**TRY IT**
Using the entries that follow, give only the number of lines with the word "group" in them.

**RECORDS TO USE**

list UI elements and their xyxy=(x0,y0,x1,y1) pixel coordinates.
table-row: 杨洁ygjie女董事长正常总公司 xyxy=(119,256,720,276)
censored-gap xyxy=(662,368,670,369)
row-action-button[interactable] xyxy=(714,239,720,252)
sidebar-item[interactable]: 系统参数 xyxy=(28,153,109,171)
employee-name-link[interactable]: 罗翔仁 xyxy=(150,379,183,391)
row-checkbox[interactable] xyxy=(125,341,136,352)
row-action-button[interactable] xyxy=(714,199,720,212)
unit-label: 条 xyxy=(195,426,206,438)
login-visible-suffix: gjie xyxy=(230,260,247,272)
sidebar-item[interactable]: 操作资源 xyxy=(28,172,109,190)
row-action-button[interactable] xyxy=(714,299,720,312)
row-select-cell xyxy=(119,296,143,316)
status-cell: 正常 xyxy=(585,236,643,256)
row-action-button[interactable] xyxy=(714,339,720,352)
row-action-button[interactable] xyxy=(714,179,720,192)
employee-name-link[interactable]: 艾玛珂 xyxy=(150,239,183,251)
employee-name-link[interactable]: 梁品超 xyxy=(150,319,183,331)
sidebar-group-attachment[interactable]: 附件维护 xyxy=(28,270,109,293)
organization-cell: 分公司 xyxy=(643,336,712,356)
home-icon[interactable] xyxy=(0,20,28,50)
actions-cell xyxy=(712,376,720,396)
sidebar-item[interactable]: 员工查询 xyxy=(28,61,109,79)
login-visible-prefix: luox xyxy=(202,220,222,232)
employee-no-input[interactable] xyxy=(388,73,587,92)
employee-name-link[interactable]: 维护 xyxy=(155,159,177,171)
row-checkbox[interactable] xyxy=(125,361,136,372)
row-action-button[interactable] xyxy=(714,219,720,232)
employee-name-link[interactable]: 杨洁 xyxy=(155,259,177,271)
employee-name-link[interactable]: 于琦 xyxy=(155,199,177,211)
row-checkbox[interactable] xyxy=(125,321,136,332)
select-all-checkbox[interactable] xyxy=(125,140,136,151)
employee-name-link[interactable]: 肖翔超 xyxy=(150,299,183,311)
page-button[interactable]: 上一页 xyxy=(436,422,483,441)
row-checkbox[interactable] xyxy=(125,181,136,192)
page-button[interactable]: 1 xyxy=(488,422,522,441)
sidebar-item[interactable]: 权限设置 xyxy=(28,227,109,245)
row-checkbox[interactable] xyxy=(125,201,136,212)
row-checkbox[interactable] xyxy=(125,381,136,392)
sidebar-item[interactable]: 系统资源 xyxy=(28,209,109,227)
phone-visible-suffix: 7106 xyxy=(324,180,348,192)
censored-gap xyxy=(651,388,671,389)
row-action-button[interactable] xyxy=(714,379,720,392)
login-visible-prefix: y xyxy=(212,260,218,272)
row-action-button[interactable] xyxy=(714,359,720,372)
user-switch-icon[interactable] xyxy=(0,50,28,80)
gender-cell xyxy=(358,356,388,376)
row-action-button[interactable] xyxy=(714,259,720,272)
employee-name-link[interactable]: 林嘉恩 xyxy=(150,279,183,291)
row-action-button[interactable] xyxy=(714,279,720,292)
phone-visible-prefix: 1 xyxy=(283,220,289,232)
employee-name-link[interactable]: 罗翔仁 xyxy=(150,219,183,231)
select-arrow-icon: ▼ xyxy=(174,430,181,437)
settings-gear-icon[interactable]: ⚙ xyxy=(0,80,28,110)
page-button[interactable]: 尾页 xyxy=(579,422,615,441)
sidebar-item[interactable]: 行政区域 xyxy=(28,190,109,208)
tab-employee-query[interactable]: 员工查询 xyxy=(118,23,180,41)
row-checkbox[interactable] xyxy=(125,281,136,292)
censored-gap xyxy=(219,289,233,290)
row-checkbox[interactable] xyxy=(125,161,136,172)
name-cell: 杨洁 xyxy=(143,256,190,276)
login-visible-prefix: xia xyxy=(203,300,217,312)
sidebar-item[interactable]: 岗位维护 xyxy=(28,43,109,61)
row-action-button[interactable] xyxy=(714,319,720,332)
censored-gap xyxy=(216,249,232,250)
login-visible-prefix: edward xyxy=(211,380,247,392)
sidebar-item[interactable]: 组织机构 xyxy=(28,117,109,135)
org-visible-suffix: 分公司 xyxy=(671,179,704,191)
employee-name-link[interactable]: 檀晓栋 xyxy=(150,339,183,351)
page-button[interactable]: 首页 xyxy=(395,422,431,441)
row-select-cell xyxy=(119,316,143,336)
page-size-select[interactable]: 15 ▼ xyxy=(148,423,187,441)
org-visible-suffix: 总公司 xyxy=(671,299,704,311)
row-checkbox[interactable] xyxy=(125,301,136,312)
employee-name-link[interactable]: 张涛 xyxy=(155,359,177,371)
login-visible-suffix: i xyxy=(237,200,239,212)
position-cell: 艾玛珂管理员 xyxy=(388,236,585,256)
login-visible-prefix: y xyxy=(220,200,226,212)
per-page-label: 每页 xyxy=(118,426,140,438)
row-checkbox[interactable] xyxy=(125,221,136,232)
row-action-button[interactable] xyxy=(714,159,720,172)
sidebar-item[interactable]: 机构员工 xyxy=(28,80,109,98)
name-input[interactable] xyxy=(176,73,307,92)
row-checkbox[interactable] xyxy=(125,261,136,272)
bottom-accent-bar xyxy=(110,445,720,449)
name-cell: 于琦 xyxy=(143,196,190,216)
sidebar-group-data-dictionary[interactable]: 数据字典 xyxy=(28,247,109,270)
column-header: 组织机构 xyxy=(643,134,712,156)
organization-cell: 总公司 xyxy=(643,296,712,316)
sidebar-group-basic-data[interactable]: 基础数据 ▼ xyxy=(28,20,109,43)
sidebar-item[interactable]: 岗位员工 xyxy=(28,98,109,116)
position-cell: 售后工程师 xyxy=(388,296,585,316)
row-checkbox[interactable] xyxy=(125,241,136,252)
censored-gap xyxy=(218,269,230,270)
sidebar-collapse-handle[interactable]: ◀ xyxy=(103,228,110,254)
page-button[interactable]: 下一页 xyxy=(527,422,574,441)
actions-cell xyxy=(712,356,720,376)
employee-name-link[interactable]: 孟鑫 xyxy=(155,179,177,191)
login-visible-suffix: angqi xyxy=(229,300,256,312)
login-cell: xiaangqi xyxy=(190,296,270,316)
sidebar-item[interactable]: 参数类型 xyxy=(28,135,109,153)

**COMPLETED EXERCISE**
3